In India, the aesthetics of radical respiration are inseparable from our bid to collectively out-breathe the regime. Before, during, and after the novel coronavirus, we used our collective breath to speak the truth, chant slogans, sing songs, recite poetry, assemble to protest, and vote, despite the risks of infection and incarceration. With dissidents in prison, tyrants re-elected, and periodic threats of a genocide against Muslims, no good end seems in sight. Or perhaps like X-rayed lungs and condensed exhalations, hope is only visible under certain conditions. We will have to find a way to meet them.
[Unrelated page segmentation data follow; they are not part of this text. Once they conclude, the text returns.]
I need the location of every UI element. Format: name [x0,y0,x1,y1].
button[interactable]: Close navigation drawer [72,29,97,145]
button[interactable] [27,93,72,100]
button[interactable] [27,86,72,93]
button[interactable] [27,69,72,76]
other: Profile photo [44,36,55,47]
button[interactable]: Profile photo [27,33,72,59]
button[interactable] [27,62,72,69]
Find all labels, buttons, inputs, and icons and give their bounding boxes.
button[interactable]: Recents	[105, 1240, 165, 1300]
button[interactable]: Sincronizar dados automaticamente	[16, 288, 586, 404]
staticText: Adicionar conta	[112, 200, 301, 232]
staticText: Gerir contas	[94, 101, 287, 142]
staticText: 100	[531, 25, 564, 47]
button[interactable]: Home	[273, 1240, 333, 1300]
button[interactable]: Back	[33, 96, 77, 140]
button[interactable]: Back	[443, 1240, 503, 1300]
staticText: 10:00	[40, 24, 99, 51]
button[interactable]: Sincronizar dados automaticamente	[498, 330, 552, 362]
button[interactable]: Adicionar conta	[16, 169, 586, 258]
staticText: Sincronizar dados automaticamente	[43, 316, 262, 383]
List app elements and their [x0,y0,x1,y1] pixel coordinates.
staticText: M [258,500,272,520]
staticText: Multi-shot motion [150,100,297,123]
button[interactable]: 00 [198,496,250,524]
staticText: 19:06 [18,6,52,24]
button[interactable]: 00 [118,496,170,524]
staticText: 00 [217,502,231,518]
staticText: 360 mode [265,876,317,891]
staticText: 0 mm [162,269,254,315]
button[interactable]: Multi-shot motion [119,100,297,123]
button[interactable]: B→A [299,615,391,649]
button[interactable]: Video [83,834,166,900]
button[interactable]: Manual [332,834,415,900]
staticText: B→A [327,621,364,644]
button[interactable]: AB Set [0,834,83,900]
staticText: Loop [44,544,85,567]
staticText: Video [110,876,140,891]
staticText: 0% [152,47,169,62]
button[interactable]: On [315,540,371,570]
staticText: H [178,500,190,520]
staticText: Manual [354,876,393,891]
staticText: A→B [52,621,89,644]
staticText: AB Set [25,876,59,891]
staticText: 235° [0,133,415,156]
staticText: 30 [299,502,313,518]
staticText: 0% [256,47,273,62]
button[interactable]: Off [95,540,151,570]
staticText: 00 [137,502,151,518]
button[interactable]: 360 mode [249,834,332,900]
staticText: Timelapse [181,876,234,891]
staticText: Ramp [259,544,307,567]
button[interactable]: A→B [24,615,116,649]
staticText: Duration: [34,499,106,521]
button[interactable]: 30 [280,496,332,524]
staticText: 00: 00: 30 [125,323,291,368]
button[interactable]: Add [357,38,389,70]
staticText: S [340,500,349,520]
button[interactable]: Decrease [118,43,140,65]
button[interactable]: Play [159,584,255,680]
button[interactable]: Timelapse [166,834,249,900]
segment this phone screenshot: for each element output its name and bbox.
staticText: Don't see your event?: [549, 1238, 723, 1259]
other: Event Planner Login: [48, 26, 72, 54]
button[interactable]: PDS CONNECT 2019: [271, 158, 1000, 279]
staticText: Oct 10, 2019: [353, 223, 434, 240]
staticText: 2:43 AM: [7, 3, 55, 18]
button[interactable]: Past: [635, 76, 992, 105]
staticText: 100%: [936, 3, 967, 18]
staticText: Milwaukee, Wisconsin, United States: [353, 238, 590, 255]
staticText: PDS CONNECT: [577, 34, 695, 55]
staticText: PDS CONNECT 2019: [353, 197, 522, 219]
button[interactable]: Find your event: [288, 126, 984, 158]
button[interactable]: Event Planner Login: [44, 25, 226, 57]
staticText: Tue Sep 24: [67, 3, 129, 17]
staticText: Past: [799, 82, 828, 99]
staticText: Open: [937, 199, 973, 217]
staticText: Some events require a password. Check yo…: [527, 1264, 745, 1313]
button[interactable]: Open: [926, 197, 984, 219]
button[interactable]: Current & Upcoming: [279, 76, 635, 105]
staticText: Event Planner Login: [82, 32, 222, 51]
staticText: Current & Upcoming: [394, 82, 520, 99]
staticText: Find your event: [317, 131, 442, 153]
The freshly-reclaimed medieval word for the opposite of despair is “respair,” tantalizingly close to “respire.” A work made two decades and a continent away, Breath offers respair, and though it’s tinged with desperation, we simply must have faith in order to keep fighting. The alternative, already staring us in the face, is unacceptable. In a cynical age, Breath’s evocative synopsis of life at simultaneously its most biological and most aspirational may not be revelatory, but then, it is also one of art’s duties to remind us again and again of what we already know.